→ Source information
────────────────────

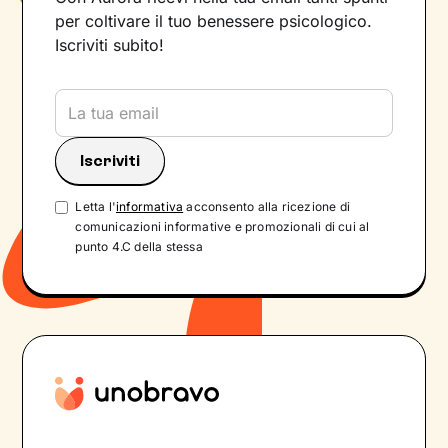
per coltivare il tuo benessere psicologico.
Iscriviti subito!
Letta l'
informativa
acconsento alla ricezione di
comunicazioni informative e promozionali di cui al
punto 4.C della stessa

────────────────────

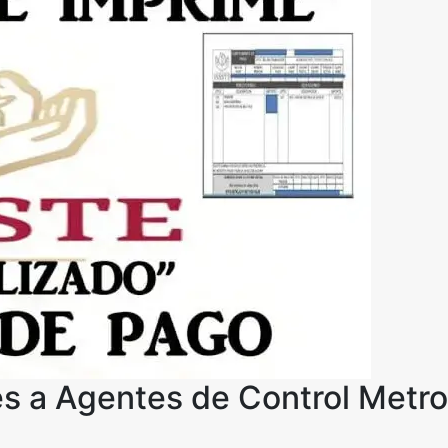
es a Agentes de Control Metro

────────────────────

Among the entries above, find the line with "per coltivare il tuo benessere psicologico." and the line with "punto 4.C della stessa"; give again exactly these two lines and all lines between them.

per coltivare il tuo benessere psicologico.
Iscriviti subito!
Letta l'
informativa
acconsento alla ricezione di
comunicazioni informative e promozionali di cui al
punto 4.C della stessa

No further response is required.